# please help with t2i shutter speed



## samcolby (Apr 12, 2012)

when i'm using the built in flash, it will only let me set a maximum shutter speed of 1/200, even in tv mode. is this just because the flash is built in? thanks


----------



## 1000_Islander (Apr 12, 2012)

Yes, the max sync speed is 1/200 sec


----------



## samcolby (Apr 12, 2012)

oh ok, thanks, but with an external flash i would be able to set the shutter speed faster right?


----------



## LuckySe7en (Apr 12, 2012)

I have an external flash and I can only go up to 200 as well.  But I've never used if off camera so that may change things


----------



## Rgollar (Apr 12, 2012)

Once I put my external flash on it allows me to higher than 200.


----------



## marmots (Apr 12, 2012)

if you have an external flash, and put it on high speed sync, you can bump the shutterspeed higher


----------



## Overread (Apr 12, 2012)

!

It's only 9 or so mins long but that video gives you an easy to understand explanation for why you can't shoot faster than 1/200sec with your flash. If you find you get lost a little in some of the descriptions don't give up; just let it run its course and then watch it again to let the important parts sink into your mind.

In a very short version of an answer without explanation (because I'd only be repeating the video and leaving bits out) you can't shoot faster than your flash sync speed on a camera; that stands for any flash be it a built in pop-up or an external or a big studio flash. 1/200sec is your limit.
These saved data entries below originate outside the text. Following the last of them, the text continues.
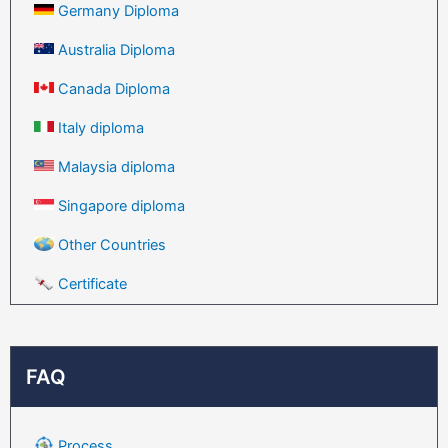
Germany Diploma
Australia Diploma
Canada Diploma
Italy diploma
Malaysia diploma
Singapore diploma
Other Countries
Certificate
FAQ
Process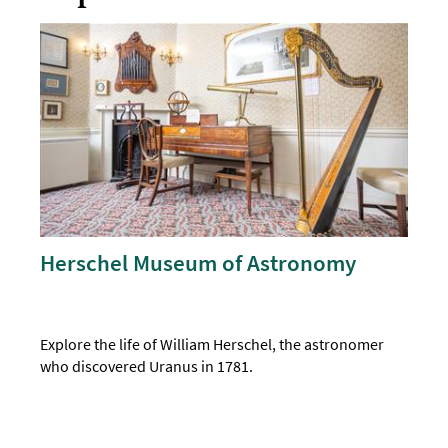
Herschel Museum of Astronomy
Explore the life of William Herschel, the astronomer
who discovered Uranus in 1781.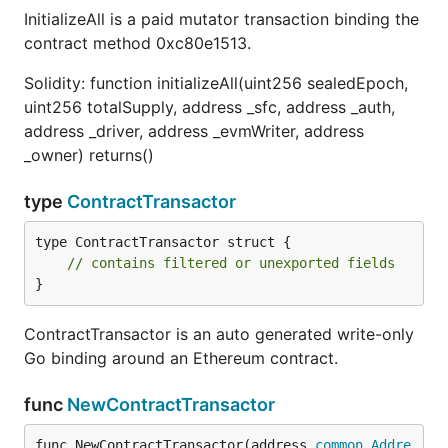
InitializeAll is a paid mutator transaction binding the
contract method 0xc80e1513.
Solidity: function initializeAll(uint256 sealedEpoch,
uint256 totalSupply, address _sfc, address _auth,
address _driver, address _evmWriter, address
_owner) returns()
type
ContractTransactor
type ContractTransactor struct {

// contains filtered or unexported fields
}
ContractTransactor is an auto generated write-only
Go binding around an Ethereum contract.
func
NewContractTransactor
func NewContractTransactor(address 
common
.
Addre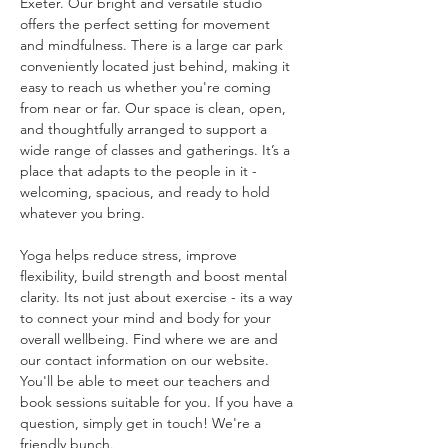
Exeter. Our bright and versatile studio 
offers the perfect setting for movement 
and mindfulness. There is a large car park 
conveniently located just behind, making it 
easy to reach us whether you're coming 
from near or far. Our space is clean, open, 
and thoughtfully arranged to support a 
wide range of classes and gatherings. It’s a 
place that adapts to the people in it - 
welcoming, spacious, and ready to hold 
whatever you bring.
Yoga helps reduce stress, improve 
flexibility, build strength and boost mental 
clarity. Its not just about exercise - its a way 
to connect your mind and body for your 
overall wellbeing. Find where we are and 
our contact information on our website. 
You'll be able to meet our teachers and 
book sessions suitable for you. If you have a 
question, simply get in touch! We're a 
friendly bunch.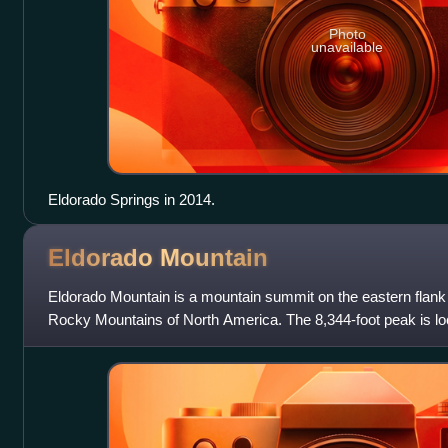
Photo
unavailable
Eldorado Springs in 2014.
Eldorado
Mountain
Eldorado Mountain is a mountain summit on the eastern flank 
Rocky Mountains of North America. The 8,344-foot peak is lo
of downtown Boulder, Colo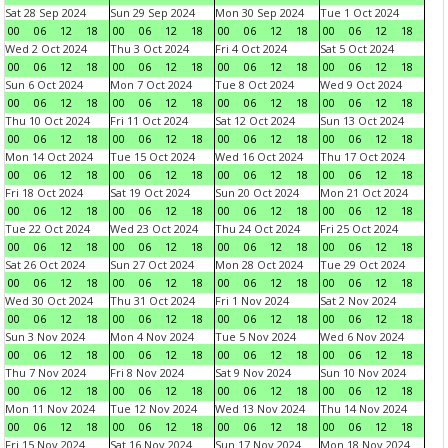
Sat 28 Sep 2024
Sun 29 Sep 2024
Mon 30 Sep 2024
Tue 1 Oct 2024
00
06
12
18
00
06
12
18
00
06
12
18
00
06
12
18
Wed 2 Oct 2024
Thu 3 Oct 2024
Fri 4 Oct 2024
Sat 5 Oct 2024
00
06
12
18
00
06
12
18
00
06
12
18
00
06
12
18
Sun 6 Oct 2024
Mon 7 Oct 2024
Tue 8 Oct 2024
Wed 9 Oct 2024
00
06
12
18
00
06
12
18
00
06
12
18
00
06
12
18
Thu 10 Oct 2024
Fri 11 Oct 2024
Sat 12 Oct 2024
Sun 13 Oct 2024
00
06
12
18
00
06
12
18
00
06
12
18
00
06
12
18
Mon 14 Oct 2024
Tue 15 Oct 2024
Wed 16 Oct 2024
Thu 17 Oct 2024
00
06
12
18
00
06
12
18
00
06
12
18
00
06
12
18
Fri 18 Oct 2024
Sat 19 Oct 2024
Sun 20 Oct 2024
Mon 21 Oct 2024
00
06
12
18
00
06
12
18
00
06
12
18
00
06
12
18
Tue 22 Oct 2024
Wed 23 Oct 2024
Thu 24 Oct 2024
Fri 25 Oct 2024
00
06
12
18
00
06
12
18
00
06
12
18
00
06
12
18
Sat 26 Oct 2024
Sun 27 Oct 2024
Mon 28 Oct 2024
Tue 29 Oct 2024
00
06
12
18
00
06
12
18
00
06
12
18
00
06
12
18
Wed 30 Oct 2024
Thu 31 Oct 2024
Fri 1 Nov 2024
Sat 2 Nov 2024
00
06
12
18
00
06
12
18
00
06
12
18
00
06
12
18
Sun 3 Nov 2024
Mon 4 Nov 2024
Tue 5 Nov 2024
Wed 6 Nov 2024
00
06
12
18
00
06
12
18
00
06
12
18
00
06
12
18
Thu 7 Nov 2024
Fri 8 Nov 2024
Sat 9 Nov 2024
Sun 10 Nov 2024
00
06
12
18
00
06
12
18
00
06
12
18
00
06
12
18
Mon 11 Nov 2024
Tue 12 Nov 2024
Wed 13 Nov 2024
Thu 14 Nov 2024
00
06
12
18
00
06
12
18
00
06
12
18
00
06
12
18
Fri 15 Nov 2024
Sat 16 Nov 2024
Sun 17 Nov 2024
Mon 18 Nov 2024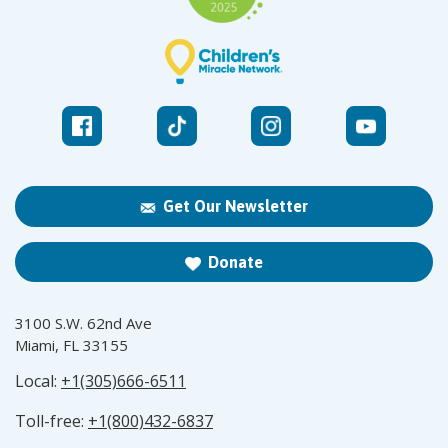
Get Our Newsletter
Donate
3100 S.W. 62nd Ave
Miami, FL 33155
Local:
+1(305)666-6511
Toll-free:
+1(800)432-6837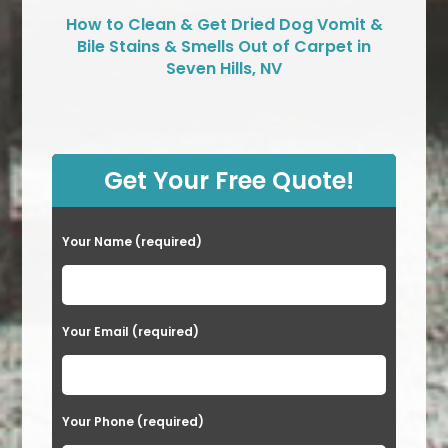
How to Clean & Get Dried Dog Vomit &
Bile Stains & Smells Out of Carpet in
Seven Hills, NV
Get Your Free Quote!
Your Name (required)
Your Email (required)
Your Phone (required)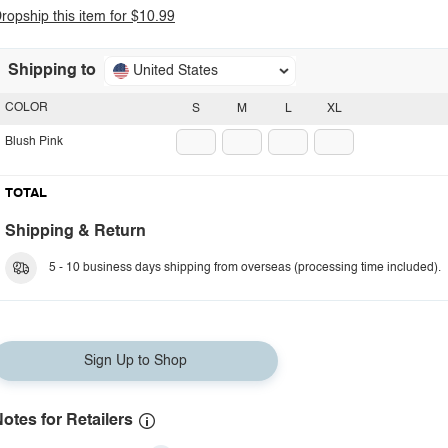
ropship this item for $10.99
Shipping to
United States
COLOR
S
M
L
XL
Blush Pink
TOTAL
Shipping & Return
5 - 10 business days shipping from overseas (processing time included).
Sign Up to Shop
otes for Retailers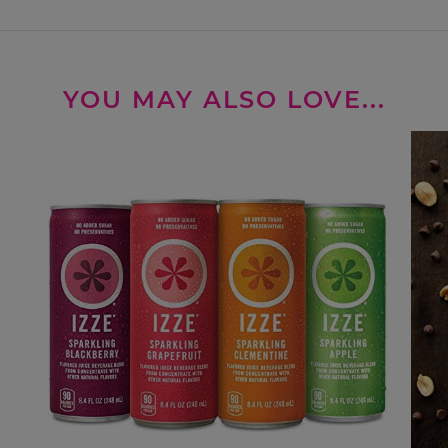
YOU MAY ALSO LOVE...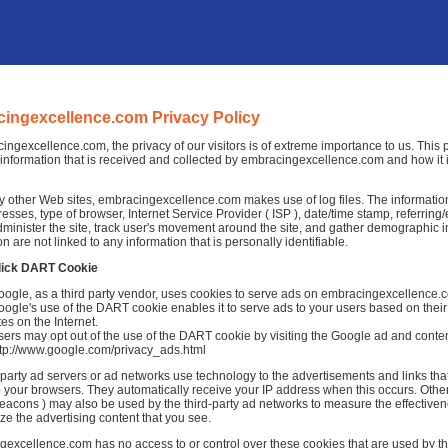
ingexcellence.com Privacy Policy
ingexcellence.com, the privacy of our visitors is of extreme importance to us. This 
information that is received and collected by embracingexcellence.com and how it 
 other Web sites, embracingexcellence.com makes use of log files. The information i
dresses, type of browser, Internet Service Provider ( ISP ), date/time stamp, referrin
dminister the site, track user's movement around the site, and gather demographic 
on are not linked to any information that is personally identifiable.
lick DART Cookie
oogle, as a third party vendor, uses cookies to serve ads on embracingexcellence.
ogle's use of the DART cookie enables it to serve ads to your users based on thei
tes on the Internet.
ers may opt out of the use of the DART cookie by visiting the Google ad and conten
ttp://www.google.com/privacy_ads.html
-party ad servers or ad networks use technology to the advertisements and links 
to your browsers. They automatically receive your IP address when this occurs. Othe
acons ) may also be used by the third-party ad networks to measure the effectivene
ze the advertising content that you see.
excellence.com has no access to or control over these cookies that are used by thi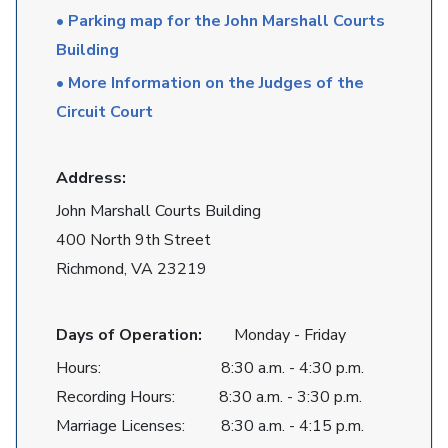
• Parking map for the John Marshall Courts
Building
• More Information on the Judges of the
Circuit Court
Address:
John Marshall Courts Building
400 North 9th Street
Richmond, VA 23219
Days of Operation:
Monday - Friday
Hours: 8:30 a.m. - 4:30 p.m.
Recording Hours: 8:30 a.m. - 3:30 p.m.
Marriage Licenses: 8:30 a.m. - 4:15 p.m.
However some will have a highspeed sync mode which will let you shoot faster, but the flash power will be significantly reduced as a result - good for fill lighting, but not quite strong enough for flash dominated shooting (unless you use more flashes) .


----------



## dimakuzmich (Apr 12, 2012)

it is always like that, with on camera flashes, you just got to work with you ISO or Apeture, i have the canon 580ex ii speed light flash and it can only let me go up to 200 max for the shutter speed,


----------



## TCampbell (Apr 14, 2012)

Here's the deal.  The focal plane shutter on the camera has to mechanically open and then later close the shutter.  The shutter takes time to move.  Each camera has a maximum flash-sync speed.  For your camera that speed is 1/200th.  This is the amount of time it takes for the focal plane shutter to open completely.  

It turns out the shutter has two moving halves referred to as "curtains".  You'd think the two halves would meet in the middle, but this doesn't give an even exposure.  Instead, they start at one edge.  The first curtain opens... The second curtain just sits still.  After the exposure is complete, the second curtain closes.   This is how it works when the shutter speed is at or slower than the sync speed (1/200th in your case).

For faster exposure, the first curtain starts traveling across and the second curtain starts "chasing" the first curtain -- even before the first curtain can fully open.  This means you effectively has a "slit" sweeping across the sensor to expose the image.  Each point on the sensor will only have been exposed for the set time... but they technically don't all get exposed at the same precise moment.  If the shutter speed is set to 1/1000th then the slit will expose only 1/5th of the sensor at a time.  

And this is a problem for the flash.  If the momentary burst of light occurs and any part of the sensor was blocked by the shutter curtain then you'll get an image with the exposed slit being bright, and the rest will be too dark.  To compensate, better flashes have a "high speed sync" mode.  This causes the flash to pulse repeatedly (VERY rapidly) so that each section of the sensor gets the same amount of light.  The downside is that since the flash will have to fire repeatedly and very rapidly, it can't fire at full power (otherwise the capacitors would have time to recharge for the next burst.).  The flash has to ration the power of each rapid pulse  to make sure it can expose the whole sensor for an evenly eased shot.


----------



## samcolby (Apr 16, 2012)

hmm, ok thanks for the help


----------